[Supplied data Boundary: Start]

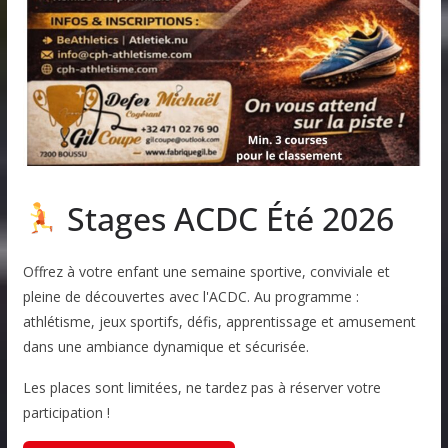
Stages ACDC Été 2026
Offrez à votre enfant une semaine sportive, conviviale et
pleine de découvertes avec l'ACDC. Au programme :
athlétisme, jeux sportifs, défis, apprentissage et amusement
dans une ambiance dynamique et sécurisée.
Les places sont limitées, ne tardez pas à réserver votre
participation !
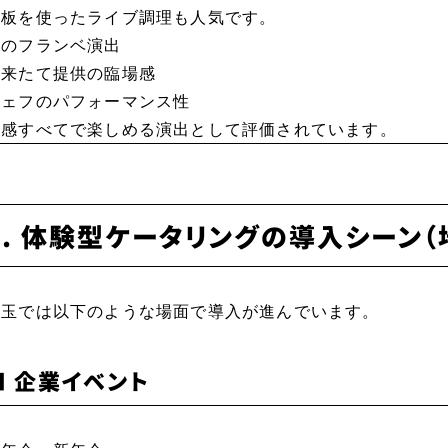
鉄板を使ったライブ調理も人気です。
炎のフランベ演出
出来たて提供の臨場感
シェフのパフォーマンス性
五感すべてで楽しめる演出として評価されています。
4. 体験型ケータリングの導入シーン（
埼玉では以下のような場面で導入が進んでいます。
■ 企業イベント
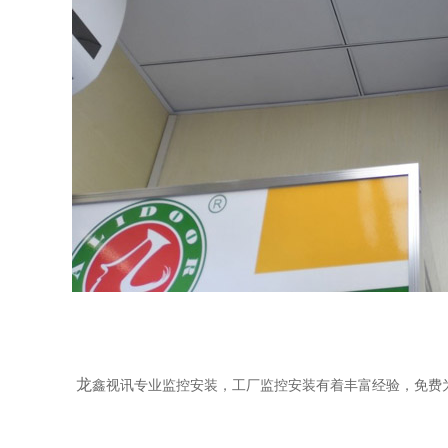
龙
鑫视讯专业监控安装，工厂监控安装有着丰富经验，免费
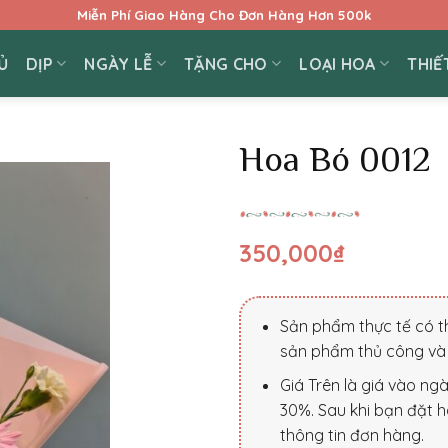
Miễn Phí Giao Hàng Cho Đơn Hàng Hơn 500k
Ủ
DỊP
NGÀY LỄ
TẶNG CHO
LOẠI HOA
THIẾ
Hoa Bó 0012
350,000
₫
Sản phẩm thực tế có th
sản phẩm thủ công và 
Giá Trên là giá vào ng
30%. Sau khi bạn đặt h
thông tin đơn hàng.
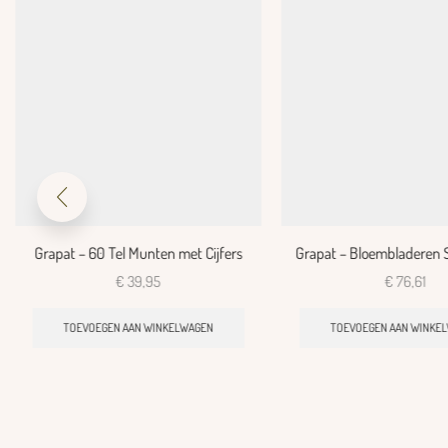
Grapat – 60 Tel Munten met Cijfers
Grapat – Bloembladeren 
€
39,95
€
76,61
TOEVOEGEN AAN WINKELWAGEN
TOEVOEGEN AAN WINKE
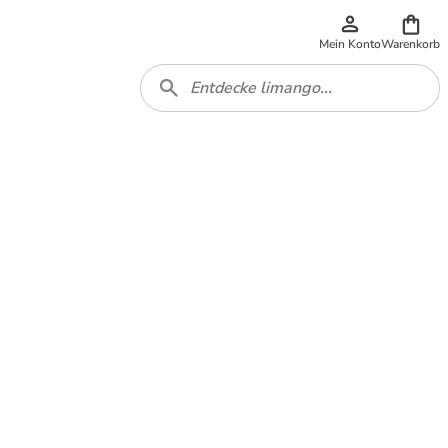
Mein Konto
Warenkorb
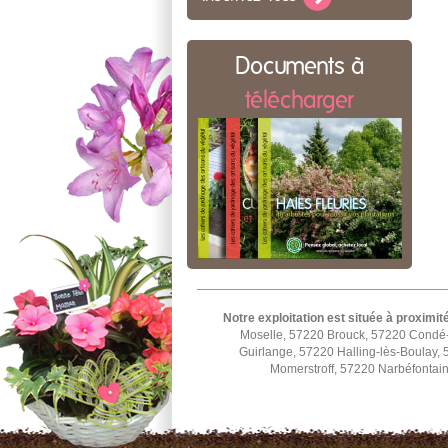
Documents à
télécharger
Notre exploitation est située à proximit
Moselle, 57220 Brouck, 57220 Condé
Guirlange, 57220 Halling-lès-Boulay,
Momerstroff, 57220 Narbéfontai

[Supplied data Boundary: End]

> **Problem statement**: Starting at the line containing "五感すべてで楽しめる演出として評価されています。" and finishing at the line containing "Giá Trên là giá vào ng", return those lines exactly as they appear above, without the pictures.

> **The answer**:
五感すべてで楽しめる演出として評価されています。
4. 体験型ケータリングの導入シーン（
埼玉では以下のような場面で導入が進んでいます。
■ 企業イベント
龙
鑫视讯专业监控安装，工厂监控安装有着丰富经验，免费
Miễn Phí Giao Hàng Cho Đơn Hàng Hơn 500k
Ủ
DỊP
NGÀY LỄ
TẶNG CHO
LOẠI HOA
THIẾ
Hoa Bó 0012
350,000
₫
Sản phẩm thực tế có th
sản phẩm thủ công và 
Giá Trên là giá vào ng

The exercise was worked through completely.